Problem to work on> Leave out the pictures and retype all the entries below exactly.

(Collected data)

○ ○ ○ ○ ○

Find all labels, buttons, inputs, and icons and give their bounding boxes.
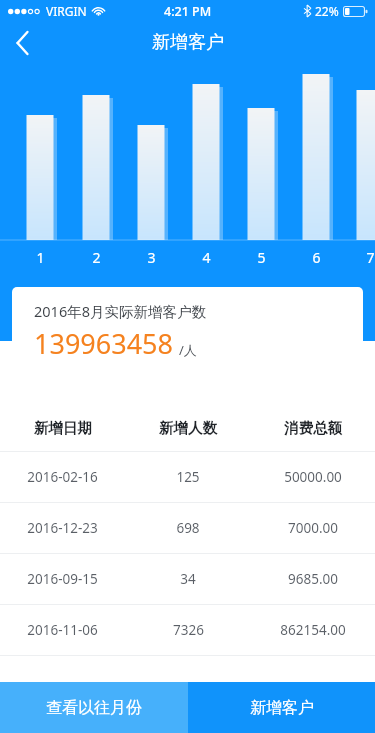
staticText: /人	[179, 341, 197, 359]
staticText: 新增人数	[159, 419, 217, 437]
button[interactable]: 2016-12-23	[0, 503, 375, 553]
staticText: 2016-09-15	[27, 570, 98, 588]
staticText: 7000.00	[288, 519, 338, 537]
button[interactable]: 2016-02-16	[0, 452, 375, 502]
staticText: 2016-12-23	[27, 519, 98, 537]
staticText: 2016-02-16	[27, 468, 98, 486]
staticText: VIRGIN	[46, 3, 87, 19]
staticText: 4:21 PM	[164, 3, 212, 20]
staticText: 新增客户	[152, 31, 224, 54]
staticText: 2	[92, 248, 101, 267]
button[interactable]: 2016-11-06	[0, 605, 375, 655]
staticText: 7326	[173, 621, 204, 639]
button[interactable]: 2016-09-15	[0, 554, 375, 604]
staticText: 34	[180, 570, 196, 588]
staticText: 22%	[315, 3, 339, 19]
staticText: 消费总额	[284, 419, 342, 437]
staticText: 698	[176, 519, 200, 537]
button[interactable]: 新增客户	[188, 682, 375, 733]
staticText: 50000.00	[284, 468, 342, 486]
staticText: 862154.00	[280, 621, 346, 639]
staticText: 2016年8月实际新增客户数	[34, 301, 206, 321]
staticText: 9685.00	[288, 570, 338, 588]
staticText: 6	[312, 248, 321, 267]
button[interactable]: 2016年8月实际新增客户数	[12, 287, 363, 383]
staticText: 1	[36, 248, 45, 267]
staticText: 139963458	[34, 325, 173, 362]
staticText: 3	[147, 248, 156, 267]
staticText: 125	[176, 468, 200, 486]
staticText: 2016-11-06	[27, 621, 98, 639]
staticText: 7	[366, 248, 375, 267]
button[interactable]: 查看以往月份	[0, 682, 188, 733]
staticText: 新增日期	[34, 419, 92, 437]
staticText: 5	[257, 248, 266, 267]
staticText: 查看以往月份	[46, 698, 142, 718]
staticText: 4	[202, 248, 211, 267]
staticText: 新增客户	[250, 698, 314, 718]
button[interactable]: Back	[0, 22, 44, 63]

○ ○ ○ ○ ○

Written solution>
Find all labels, buttons, inputs, and icons and give their bounding boxes.
staticText: /人	[179, 341, 197, 359]
staticText: 新增人数	[159, 419, 217, 437]
button[interactable]: 2016-12-23	[0, 503, 375, 553]
staticText: 2016-09-15	[27, 570, 98, 588]
staticText: 7000.00	[288, 519, 338, 537]
button[interactable]: 2016-02-16	[0, 452, 375, 502]
staticText: 2016-12-23	[27, 519, 98, 537]
staticText: 2016-02-16	[27, 468, 98, 486]
staticText: VIRGIN	[46, 3, 87, 19]
staticText: 4:21 PM	[164, 3, 212, 20]
staticText: 新增客户	[152, 31, 224, 54]
staticText: 2	[92, 248, 101, 267]
button[interactable]: 2016-11-06	[0, 605, 375, 655]
staticText: 7326	[173, 621, 204, 639]
button[interactable]: 2016-09-15	[0, 554, 375, 604]
staticText: 34	[180, 570, 196, 588]
staticText: 22%	[315, 3, 339, 19]
staticText: 消费总额	[284, 419, 342, 437]
staticText: 698	[176, 519, 200, 537]
button[interactable]: 新增客户	[188, 682, 375, 733]
staticText: 50000.00	[284, 468, 342, 486]
staticText: 862154.00	[280, 621, 346, 639]
staticText: 2016年8月实际新增客户数	[34, 301, 206, 321]
staticText: 9685.00	[288, 570, 338, 588]
staticText: 6	[312, 248, 321, 267]
button[interactable]: 2016年8月实际新增客户数	[12, 287, 363, 383]
staticText: 1	[36, 248, 45, 267]
staticText: 139963458	[34, 325, 173, 362]
staticText: 3	[147, 248, 156, 267]
staticText: 125	[176, 468, 200, 486]
staticText: 2016-11-06	[27, 621, 98, 639]
staticText: 7	[366, 248, 375, 267]
button[interactable]: 查看以往月份	[0, 682, 188, 733]
staticText: 新增日期	[34, 419, 92, 437]
staticText: 5	[257, 248, 266, 267]
staticText: 查看以往月份	[46, 698, 142, 718]
staticText: 4	[202, 248, 211, 267]
staticText: 新增客户	[250, 698, 314, 718]
button[interactable]: Back	[0, 22, 44, 63]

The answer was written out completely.